Attacq CEO Melt Hamman believes Waterfall’s growing popularity as a shopping and entertainment destination is evident from the double-digit (13.1%) trading density growth achieved by Mall of Africa for the year ended June. Most malls exceeding 100,000m² in SA have recorded low single-digit or negative sales growth this year as consumers continue to tighten their purse strings.

"Mall of Africa’s trading density growth is exceptional for a super-regional that has been operating for only three years," says Hamman.

He cites the mall’s comprehensive retail, food, beverage and entertainment offering as well as its central location in the heart of Gauteng, just off the N1, as key to its success.

Hamman expects the growing number of companies that are moving their offices to Waterfall to further support trade in the mall.

He says Waterfall has benefited from the consolidation trend, which has led to more corporates closing smaller offices and bringing Gauteng staff to one central location.

Corporates that have already relocated (or will soon relocate) to Waterfall include PwC, Cell C, Transnet, Accenture, Sage, Novartis, PSG Wealth and Deloitte. Once Deloitte’s new head office is completed next year, the number of people working in the precinct will swell to more than 4,500.
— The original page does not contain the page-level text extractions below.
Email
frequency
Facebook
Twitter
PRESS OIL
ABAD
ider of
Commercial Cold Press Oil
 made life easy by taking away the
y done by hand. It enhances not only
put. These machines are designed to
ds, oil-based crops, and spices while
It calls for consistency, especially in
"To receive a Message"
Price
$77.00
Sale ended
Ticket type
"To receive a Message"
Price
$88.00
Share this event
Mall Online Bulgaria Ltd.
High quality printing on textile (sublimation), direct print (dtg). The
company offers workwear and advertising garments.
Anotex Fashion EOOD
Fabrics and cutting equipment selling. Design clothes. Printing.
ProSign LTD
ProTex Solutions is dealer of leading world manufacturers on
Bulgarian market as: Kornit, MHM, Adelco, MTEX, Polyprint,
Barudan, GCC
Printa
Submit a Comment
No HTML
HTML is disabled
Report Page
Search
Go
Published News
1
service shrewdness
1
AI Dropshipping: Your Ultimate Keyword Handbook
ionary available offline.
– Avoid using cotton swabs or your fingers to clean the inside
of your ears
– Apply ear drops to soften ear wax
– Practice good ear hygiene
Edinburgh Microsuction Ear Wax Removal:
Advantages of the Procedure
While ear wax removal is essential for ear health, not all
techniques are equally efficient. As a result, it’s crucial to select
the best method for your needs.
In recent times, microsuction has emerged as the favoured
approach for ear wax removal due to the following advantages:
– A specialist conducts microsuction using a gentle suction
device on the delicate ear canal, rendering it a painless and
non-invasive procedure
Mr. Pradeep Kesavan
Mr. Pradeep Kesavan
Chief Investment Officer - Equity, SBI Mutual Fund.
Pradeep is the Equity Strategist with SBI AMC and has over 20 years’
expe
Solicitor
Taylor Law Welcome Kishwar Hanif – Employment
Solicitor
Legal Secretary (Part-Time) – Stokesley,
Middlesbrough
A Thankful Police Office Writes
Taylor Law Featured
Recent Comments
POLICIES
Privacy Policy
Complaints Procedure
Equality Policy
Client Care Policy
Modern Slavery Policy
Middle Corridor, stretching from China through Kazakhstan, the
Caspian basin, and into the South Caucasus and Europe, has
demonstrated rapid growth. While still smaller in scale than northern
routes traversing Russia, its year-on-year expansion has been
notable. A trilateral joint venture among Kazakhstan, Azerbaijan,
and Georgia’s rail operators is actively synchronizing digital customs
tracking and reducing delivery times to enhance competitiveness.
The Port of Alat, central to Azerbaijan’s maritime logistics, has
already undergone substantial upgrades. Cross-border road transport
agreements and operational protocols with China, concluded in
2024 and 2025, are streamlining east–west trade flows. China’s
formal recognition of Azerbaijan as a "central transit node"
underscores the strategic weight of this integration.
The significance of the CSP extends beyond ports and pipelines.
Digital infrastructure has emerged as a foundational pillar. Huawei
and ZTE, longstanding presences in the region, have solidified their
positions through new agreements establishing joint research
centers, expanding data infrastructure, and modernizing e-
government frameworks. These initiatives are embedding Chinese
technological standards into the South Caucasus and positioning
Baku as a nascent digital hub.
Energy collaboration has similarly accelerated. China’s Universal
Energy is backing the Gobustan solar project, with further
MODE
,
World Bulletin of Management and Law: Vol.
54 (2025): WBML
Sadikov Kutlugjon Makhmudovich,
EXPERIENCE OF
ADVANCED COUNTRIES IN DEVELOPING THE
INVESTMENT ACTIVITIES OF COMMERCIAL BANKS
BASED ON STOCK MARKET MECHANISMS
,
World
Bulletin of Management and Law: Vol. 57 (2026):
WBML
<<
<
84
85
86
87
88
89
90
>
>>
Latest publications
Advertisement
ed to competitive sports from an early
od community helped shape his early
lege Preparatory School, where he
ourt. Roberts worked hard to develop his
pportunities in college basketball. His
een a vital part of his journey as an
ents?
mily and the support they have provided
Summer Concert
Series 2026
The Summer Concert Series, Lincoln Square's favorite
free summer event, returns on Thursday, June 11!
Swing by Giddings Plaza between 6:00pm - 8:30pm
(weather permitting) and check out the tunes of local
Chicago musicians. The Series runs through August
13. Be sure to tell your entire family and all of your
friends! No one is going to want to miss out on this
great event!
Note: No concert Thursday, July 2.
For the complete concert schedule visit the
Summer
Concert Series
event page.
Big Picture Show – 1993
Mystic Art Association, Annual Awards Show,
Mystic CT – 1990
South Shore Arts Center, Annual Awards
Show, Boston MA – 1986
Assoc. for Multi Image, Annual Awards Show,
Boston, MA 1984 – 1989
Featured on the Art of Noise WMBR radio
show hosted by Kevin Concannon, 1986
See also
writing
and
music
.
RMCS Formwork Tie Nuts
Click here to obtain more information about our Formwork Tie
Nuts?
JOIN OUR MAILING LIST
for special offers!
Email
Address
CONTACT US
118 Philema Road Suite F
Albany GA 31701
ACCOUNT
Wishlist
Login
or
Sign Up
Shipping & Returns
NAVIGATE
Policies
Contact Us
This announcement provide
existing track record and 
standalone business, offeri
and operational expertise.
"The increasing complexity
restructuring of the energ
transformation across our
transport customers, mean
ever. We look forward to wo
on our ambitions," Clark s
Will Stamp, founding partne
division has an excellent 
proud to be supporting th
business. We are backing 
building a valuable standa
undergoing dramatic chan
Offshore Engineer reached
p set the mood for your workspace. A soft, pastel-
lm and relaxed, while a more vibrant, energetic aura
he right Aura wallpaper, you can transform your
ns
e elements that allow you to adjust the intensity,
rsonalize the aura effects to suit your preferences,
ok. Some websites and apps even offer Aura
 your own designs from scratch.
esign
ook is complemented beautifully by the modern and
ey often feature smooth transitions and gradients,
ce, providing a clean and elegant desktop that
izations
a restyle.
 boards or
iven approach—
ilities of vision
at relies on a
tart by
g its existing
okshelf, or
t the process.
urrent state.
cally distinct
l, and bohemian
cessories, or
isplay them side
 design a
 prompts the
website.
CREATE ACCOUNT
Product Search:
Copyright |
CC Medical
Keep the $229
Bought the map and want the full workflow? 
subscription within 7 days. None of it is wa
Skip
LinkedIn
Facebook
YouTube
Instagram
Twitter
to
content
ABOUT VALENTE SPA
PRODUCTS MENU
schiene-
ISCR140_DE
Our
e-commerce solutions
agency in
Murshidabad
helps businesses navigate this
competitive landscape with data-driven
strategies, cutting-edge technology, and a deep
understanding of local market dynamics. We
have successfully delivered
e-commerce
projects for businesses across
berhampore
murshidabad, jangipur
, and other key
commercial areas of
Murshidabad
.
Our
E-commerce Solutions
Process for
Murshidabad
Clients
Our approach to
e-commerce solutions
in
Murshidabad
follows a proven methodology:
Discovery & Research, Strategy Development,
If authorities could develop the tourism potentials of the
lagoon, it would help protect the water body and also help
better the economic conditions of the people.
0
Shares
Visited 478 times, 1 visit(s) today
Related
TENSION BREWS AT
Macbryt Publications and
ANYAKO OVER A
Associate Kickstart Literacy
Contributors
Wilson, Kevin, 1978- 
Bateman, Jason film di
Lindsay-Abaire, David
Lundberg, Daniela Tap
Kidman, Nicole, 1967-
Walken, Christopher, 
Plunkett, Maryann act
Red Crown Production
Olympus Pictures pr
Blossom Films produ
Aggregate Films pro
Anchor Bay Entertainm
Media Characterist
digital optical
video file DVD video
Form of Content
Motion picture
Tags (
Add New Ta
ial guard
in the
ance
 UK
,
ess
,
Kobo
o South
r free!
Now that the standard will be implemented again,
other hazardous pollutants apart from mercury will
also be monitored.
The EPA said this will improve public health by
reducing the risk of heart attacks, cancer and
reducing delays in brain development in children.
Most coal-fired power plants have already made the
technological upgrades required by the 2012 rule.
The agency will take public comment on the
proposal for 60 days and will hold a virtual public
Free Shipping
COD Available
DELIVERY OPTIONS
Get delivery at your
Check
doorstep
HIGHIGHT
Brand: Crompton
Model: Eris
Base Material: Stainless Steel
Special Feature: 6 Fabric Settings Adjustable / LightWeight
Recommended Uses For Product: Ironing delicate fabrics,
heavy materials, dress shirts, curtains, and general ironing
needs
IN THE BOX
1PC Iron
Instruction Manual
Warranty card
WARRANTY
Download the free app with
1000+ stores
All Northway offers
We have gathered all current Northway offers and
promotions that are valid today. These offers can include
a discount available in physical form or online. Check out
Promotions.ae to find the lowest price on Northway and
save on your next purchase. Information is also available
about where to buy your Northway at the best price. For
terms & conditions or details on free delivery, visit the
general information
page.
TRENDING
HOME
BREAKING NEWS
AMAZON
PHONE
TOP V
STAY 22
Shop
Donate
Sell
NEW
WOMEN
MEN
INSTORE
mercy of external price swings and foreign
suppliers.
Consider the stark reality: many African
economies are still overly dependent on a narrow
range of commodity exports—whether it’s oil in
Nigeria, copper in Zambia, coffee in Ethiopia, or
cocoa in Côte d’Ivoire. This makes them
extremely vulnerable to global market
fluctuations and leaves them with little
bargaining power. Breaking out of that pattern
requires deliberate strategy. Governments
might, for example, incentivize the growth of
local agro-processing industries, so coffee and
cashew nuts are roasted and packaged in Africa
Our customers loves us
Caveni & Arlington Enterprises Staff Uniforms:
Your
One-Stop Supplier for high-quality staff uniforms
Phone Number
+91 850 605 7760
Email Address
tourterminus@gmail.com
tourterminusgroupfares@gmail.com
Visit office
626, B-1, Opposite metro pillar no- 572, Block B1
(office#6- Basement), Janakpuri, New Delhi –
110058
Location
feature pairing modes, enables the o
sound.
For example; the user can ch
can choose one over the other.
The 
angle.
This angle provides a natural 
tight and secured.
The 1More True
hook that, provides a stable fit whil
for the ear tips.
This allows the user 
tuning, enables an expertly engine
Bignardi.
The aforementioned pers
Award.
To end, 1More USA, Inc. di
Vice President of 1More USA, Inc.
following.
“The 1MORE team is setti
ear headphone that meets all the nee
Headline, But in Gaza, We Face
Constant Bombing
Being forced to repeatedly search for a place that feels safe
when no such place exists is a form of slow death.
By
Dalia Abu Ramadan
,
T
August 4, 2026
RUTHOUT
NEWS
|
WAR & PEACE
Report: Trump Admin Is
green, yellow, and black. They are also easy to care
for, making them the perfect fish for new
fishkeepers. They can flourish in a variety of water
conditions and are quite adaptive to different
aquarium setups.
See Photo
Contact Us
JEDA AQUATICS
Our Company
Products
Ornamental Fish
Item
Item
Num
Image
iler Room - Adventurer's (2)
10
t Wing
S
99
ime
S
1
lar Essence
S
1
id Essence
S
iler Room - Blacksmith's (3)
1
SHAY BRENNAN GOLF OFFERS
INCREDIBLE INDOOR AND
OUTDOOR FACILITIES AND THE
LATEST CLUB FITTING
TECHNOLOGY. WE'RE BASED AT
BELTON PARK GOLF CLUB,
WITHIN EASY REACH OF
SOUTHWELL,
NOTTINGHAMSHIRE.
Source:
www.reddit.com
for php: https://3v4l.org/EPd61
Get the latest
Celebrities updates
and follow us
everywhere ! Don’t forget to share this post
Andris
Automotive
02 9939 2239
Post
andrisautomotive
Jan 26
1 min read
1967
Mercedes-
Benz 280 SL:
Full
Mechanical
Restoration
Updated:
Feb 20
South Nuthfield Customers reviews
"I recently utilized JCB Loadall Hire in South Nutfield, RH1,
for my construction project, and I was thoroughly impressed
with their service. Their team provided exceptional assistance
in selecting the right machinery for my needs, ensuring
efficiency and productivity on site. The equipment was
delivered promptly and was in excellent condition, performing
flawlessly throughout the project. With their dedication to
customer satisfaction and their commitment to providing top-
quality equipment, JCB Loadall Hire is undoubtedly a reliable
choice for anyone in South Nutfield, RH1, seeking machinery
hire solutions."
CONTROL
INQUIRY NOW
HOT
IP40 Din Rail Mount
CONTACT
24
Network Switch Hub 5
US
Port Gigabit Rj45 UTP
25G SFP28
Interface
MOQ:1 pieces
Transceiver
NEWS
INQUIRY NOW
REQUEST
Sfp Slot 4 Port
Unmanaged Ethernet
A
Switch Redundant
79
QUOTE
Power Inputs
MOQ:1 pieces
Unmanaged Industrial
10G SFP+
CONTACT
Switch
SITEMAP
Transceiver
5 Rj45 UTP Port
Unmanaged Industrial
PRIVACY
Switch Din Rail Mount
Hamman believes the recent addition of Ellipse Waterfall, the precinct’s first high-rise sectional-title development — it broke ground in August — will entrench Waterfall’s reputation as a true work, live, play and shop destination. The development will complement the low-density, residential estates and townhouse complexes that have already been developed by Century Property Developments and Balwin at Waterfall.

Ellipse, located on the eastern side of the Mall of Africa, will have four towers, between 10 and 16 storeys high and with a total of 623 apartments. Prices range from R1.5m for one-bedroom apartments to R12m for 700m² penthouses with private pools and terraces. That brings the price per square metre to an average R36,500, which compares well with new apartment developments in Rosebank, for instance.

Hamman says buyer interest has exceeded all expectations. More than 80% of the 272 apartments in the first phase have been sold off-plan, including 12 out of 16 penthouses at R7m-R12m apiece. One buyer bought two adjacent penthouses for a total of R19m. SA cricket players Kagiso Rabada, Quinton de Kock and Lungi Ngidi count among Ellipse’s penthouse fans.

Hamman says the strong sales at Ellipse, in a depressed SA housing market, indicates Waterfall’s desirability as a property investment destination. The fact that Waterfall is controlled by a single landlord (Attacq) is a key incentive for residential buyers, he believes.

"In the uncertain economic and political climate investors want the reassurance that their investment will be safe. They want to know what is going to be built next door and whether the surroundings will be maintained. We can provide those reassurances, given that we are the only party responsible for the planning, development, service delivery and upkeep."